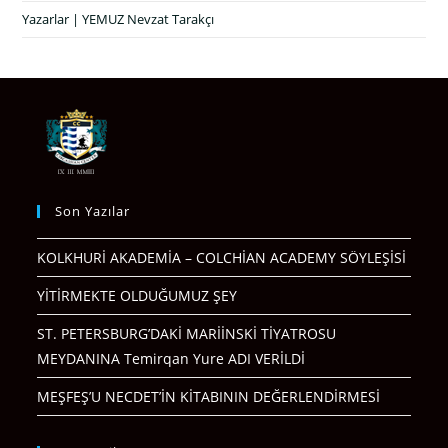
Yazarlar | YEMUZ Nevzat Tarakçı
Son Yazılar
KOLKHURİ AKADEMİA – COLCHİAN ACADEMY SÖYLEŞİSİ
YİTİRMEKTE OLDUĞUMUZ ŞEY
ST. PETERSBURG’DAKİ MARİİNSKİ TİYATROSU
MEYDANINA Temirqan Yure ADI VERİLDİ
MEŞFEŞ’U NECDET’İN KİTABININ DEĞERLENDİRMESİ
* * *
(What needs to be done): This task calls for an exact copy of the data above, without pictures.

(Exercise answer):
Yazarlar | YEMUZ Nevzat Tarakçı
Son Yazılar
KOLKHURİ AKADEMİA – COLCHİAN ACADEMY SÖYLEŞİSİ
YİTİRMEKTE OLDUĞUMUZ ŞEY
ST. PETERSBURG’DAKİ MARİİNSKİ TİYATROSU
MEYDANINA Temirqan Yure ADI VERİLDİ
MEŞFEŞ’U NECDET’İN KİTABININ DEĞERLENDİRMESİ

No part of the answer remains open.